News
Art in Review: Yves Klein
The New York Times
Michael Kimmelman
25 November 2005

The coincidence of these two handsome shows is a reminder of one of the more colorful figures of the postwar era. An aspirant judo instructor turned artist in 1955, Yves Klein died in 1962 of a heart attack at 34. ''A Career Survey'' at L & M Arts has brought together 32 monochrome and other painted works, along with charming video clips and a catalog of Klein's brief but eventful career. ''Fire Paintings'' at Michael Werner sticks to the paintings he made in 1961 and '62, using a blowtorch. 

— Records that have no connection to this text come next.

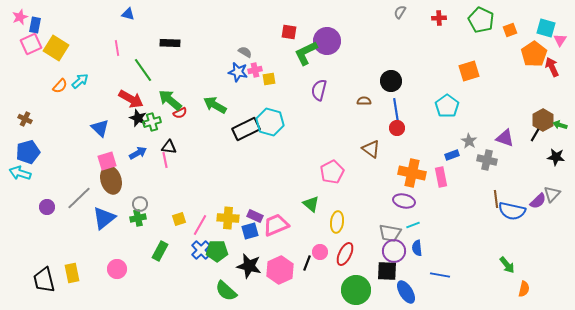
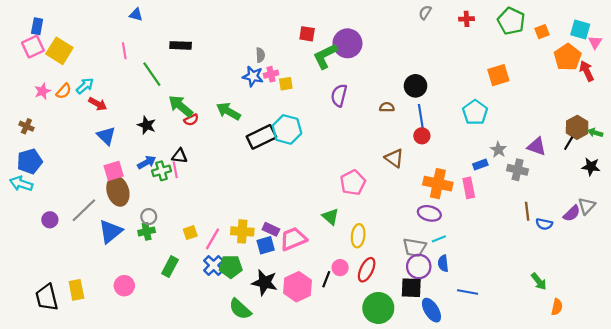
pink star: (20, 17) -> (42, 91), moved
gray semicircle: (245, 52) -> (260, 55), turned 56
red arrow: (131, 99) -> (98, 104), moved, size x0.7
green cross: (152, 122) -> (161, 171), moved
blue semicircle: (512, 211) -> (544, 224), size x0.6

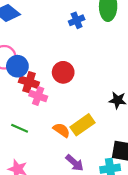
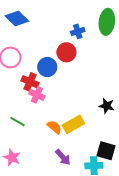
blue circle: (17, 66) -> (47, 67), moved
red circle: (63, 72) -> (66, 52), moved

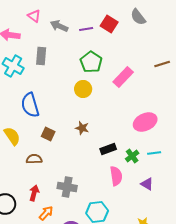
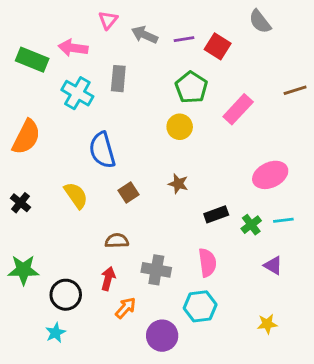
pink triangle: (34, 16) -> (108, 20), turned 32
red square: (109, 24) -> (218, 46), moved
brown square: (48, 134) -> (129, 192), turned 32
brown semicircle: (34, 159) -> (117, 241), moved
pink semicircle: (116, 176) -> (207, 263), moved

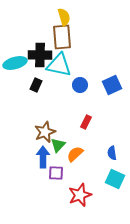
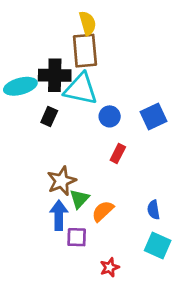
red rectangle: (86, 122) -> (118, 154), moved
red star: (80, 195) -> (110, 267), size x0.6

Klein was a dreamer. A self-described heir to Delacroix as a colorist, he talked about rescuing painting from line (the legacy of Cubism) and from its general condition as a ''prison window, with the lines, contours, forms and composition determined by the bars.'' He saw color as a boundless cosmic field stirring primal emotions and mystical thoughts. His shaped panels painted in solid blue or pink were fragments of infinity anchored by texture, which the colors impregnated. The sponge sculptures, which came about one day when he noticed that the sponges he used absorbed their colors, were like ''portraits of the viewers of my monochromes who, having seen them, having voyaged into the blue of my paintings, returned totally impregnated with sensibility, like sponges.'' 

He also used pebbles and relief maps of the earth and moon as surfaces to paint on. He tried gold leaf, in overlapping sheets that made a fluttery grid. He also exploited naked women: Klein painted their bodies and pressed them onto, or dragged them across, paper or canvas, and sometimes he sprayed paint around them to capture their silhouettes. There was nothing erotic about it, he insisted, but he staged black-tie performances of his naked models -- French versions of happenings, I suppose -- which dovetailed with his interest in ritual. (Judo, like Zen, has its own ritualized choreography.) 

From paint he tried out blowtorches, wetting his nude models, impressing their bodies onto cardboard, then blasting the cardboard with fire, scarring the dry areas and leaving bodily traces like ghostly outlines. 

Neither show can include ''The Void,'' of course: Klein's notorious exhibition in an empty Iris Clert Gallery in Paris, for the opening of which he handed out cocktails specially prepared by La Coupole that caused drinkers to urinate blue for a week. Klein said that he imagined the white gallery was like his blue pictures, enveloping visitors in fields of colored space. Clearly he also knew how to tell a joke. 

Klein was endearing, subversive and attuned to his day's most radical ideas. His legacy now is a distinctly Continental mix of hyperelegance and high-minded provocation. His paintings look like eye-popping baubles, exquisite to a fault; at the same time they attest to the minor genius of a Conceptual pioneer who pushed material experimentation toward immaterial ends. This was the inherent paradox in his art. 

To be particularly reminded of his ''Fire'' paintings is to see how, even at his most outlandish and comedic, he could achieve a kind of haunting otherworldliness, which can bring to mind Redon. Klein is the ghost in the room for all sorts of young art today, and these shows should inspire further looks into what he accomplished.